Vi siete mai domandati come si fa a non far sanguinare un paziente durante un’intervento chirurgico?
I metodi sono molti. In parte si sfruttano le normali capacità del sangue di coagulare, come tutti hanno osservato in una banale ferita. Questa naturale tendenza alla coagulazione viene poi accentuata dalla compressione che esercita il chirurgo con garze sui tessuti, soprattutto se immerse in soluzione fisiologica calda.
Quando il vaso sanguigno è più grande, specialmente se si tratta di un’arteriola, questo verrà afferrato con delle pinze metalliche che condurranno una scarica elettrica; quest’ultima, riscaldando fino alla carbonizzazione il tessuto, provocherà l’arresto del sanguinamento.

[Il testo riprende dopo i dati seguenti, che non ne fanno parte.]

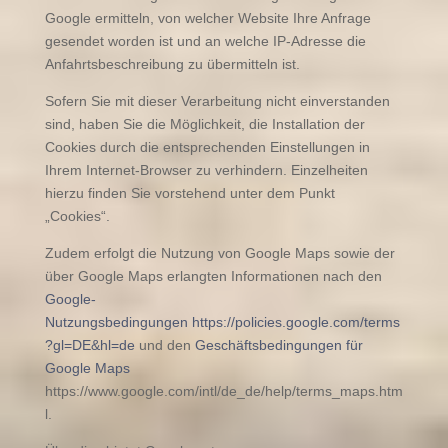
Google ermitteln, von welcher Website Ihre Anfrage
gesendet worden ist und an welche IP-Adresse die
Anfahrtsbeschreibung zu übermitteln ist.
Sofern Sie mit dieser Verarbeitung nicht einverstanden
sind, haben Sie die Möglichkeit, die Installation der
Cookies durch die entsprechenden Einstellungen in
Ihrem Internet-Browser zu verhindern. Einzelheiten
hierzu finden Sie vorstehend unter dem Punkt
„Cookies“.
Zudem erfolgt die Nutzung von Google Maps sowie der
über Google Maps erlangten Informationen nach den
Google-
Nutzungsbedingungen
https://policies.google.com/terms
?gl=DE&hl=de
und den
Geschäftsbedingungen für
Google Maps
https://www.google.com/intl/de_de/help/terms_maps.htm
l.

Nel caso di vasi più grandi questi saranno chiusi con una legatura, che può essere effettuata con lacci di vari materiali, per lo più riassorbibili, o con piccole clip metalliche di titanio.
L’energia elettrica applicata ai vasi sanguinanti libera calore che potrebbe danneggiare i tessuti vicini, ad esempio il cervello o vicino all’intestino; per evitare questa diffusione di calore si utilizza, allora, la corrente bipolare. Si tratta di speciali pinze, o forbici, in cui passa energia elettrica con polarità opposta. In questo modo la corrente elettrica passerà solo nel tessuto afferrato dallo strumento e non si diffonderà a quelli circostanti.
Anche gli ultrasuoni sono impiegati in chirurgia, presentando alcuni vantaggi: provocano una vibrazione che riscalda il tessuto con cui vengono a contatto, coagulando le proteine, ottenendo un taglio netto ed una contemporanea chiusura dei vasi sanguigni. I dissettori ad ultrasuoni sono ideali in chirurgia laparoscopica, sia per la loro efficacia e sicurezza, che per il fatto di non fare fumo come gli altri dispositivi.
Molto impiegata in laparoscopia è anche la radiofrequenza, perché permette di ottenere un’emostasi sicura anche di vasi di discreta grandezza, fino a 7.5 mm di diametro. A differenza degli ultrasuoni i dispositivi a radiofrequenza non tagliano contemporaneamente i tessuti.